Cornell CVM adds wellness to curriculum

The school’s community health approach aims to improve the long-term well-being of animal care professionals

The well-being of veterinary professionals has been top of mind in recent years, and Cornell University College of Veterinary Medicine (CVM) is doing its part to improve the mental health of future animal care professionals.

The school has integrated well-being concepts throughout the core curriculum of its doctor of veterinary medicine (DVM) program as part of CVM's recently adopted holistic, community-focused approach to wellness.

"The type of interpersonal training veterinary students need goes beyond client communications," says associate dean for education, Jodi Korich, DVM. "We are incorporating competency-based wellness training throughout all four years of the DVM curriculum to provide our students with the tools and skills that will help them launch and sustain their careers."

CVM adopted its evidence-based, community health approach to wellness last year after evaluating the needs of its students alongside those of the college environment.

The comprehensive strategy, CVM says, focuses on collectively improving the interconnected community well-being of the school's faculty, staff, and students—as a whole.

"While our college continues to utilize on-site counseling to support student mental health, we quickly recognized we had to look at the big picture in order to tackle this complicated and important issue facing our entire community," says Kathy Edmondson, PhD, MS, assistant dean for students and instruction. "This is why we decided to focus on a broader, preventative, community health approach for our students, faculty, and staff."

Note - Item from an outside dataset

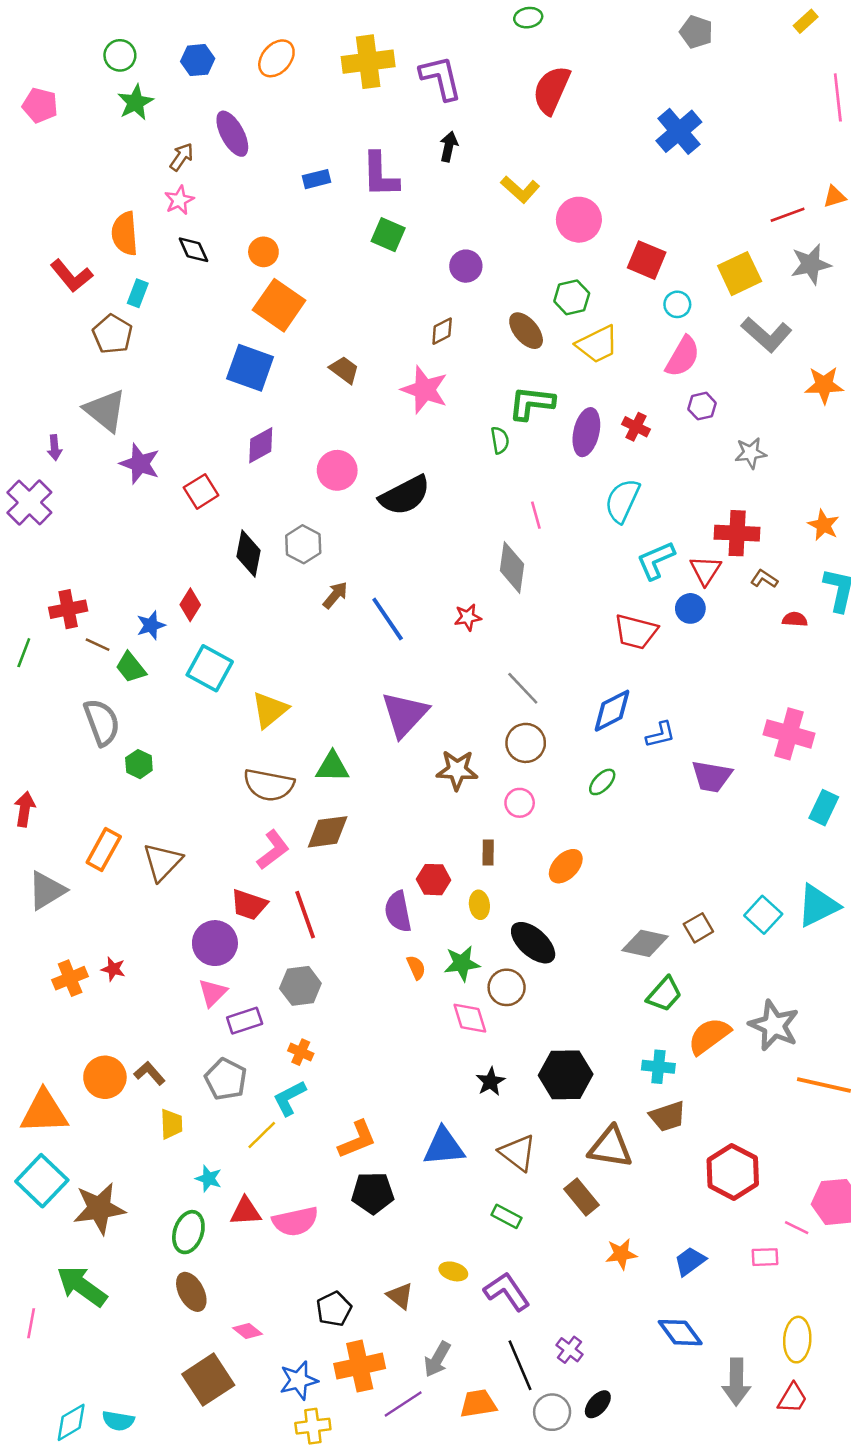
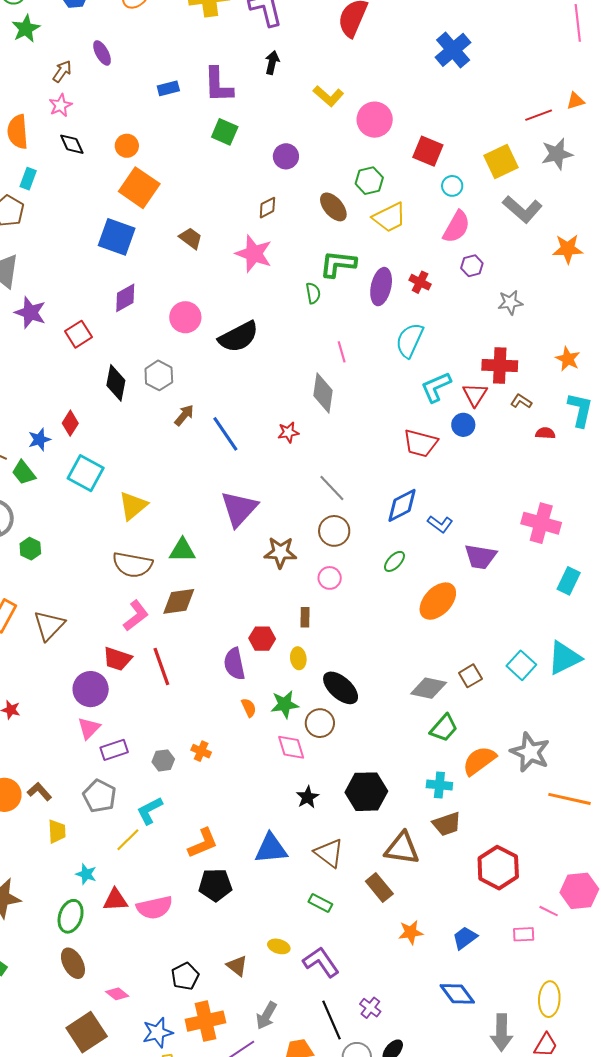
purple ellipse: (232, 134) -> (102, 53), size x0.7
blue L-shape: (660, 735) -> (440, 524), turned 50
orange ellipse: (566, 866) -> (438, 601), moved, size x1.4
gray hexagon: (300, 986) -> (163, 760), moved, size x0.7
orange cross: (301, 1052) -> (201, 751), moved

The approach has two goals: helping individuals learn evidence-based ways to improve their personal well-being, and helping to build an academic and workplace environment where personal well-being efforts can begin.

"To change a profession, we need to start with how we train those professionals," says Makenzie Peterson, CVM's well-being program director. "Teaching students about community well-being will impact how they treat technicians, front office staff, and their colleagues. They are learning to tend to their own well-being and consider the well-being of others. The students we train today will be the compassionate leaders of veterinary medicine in the future."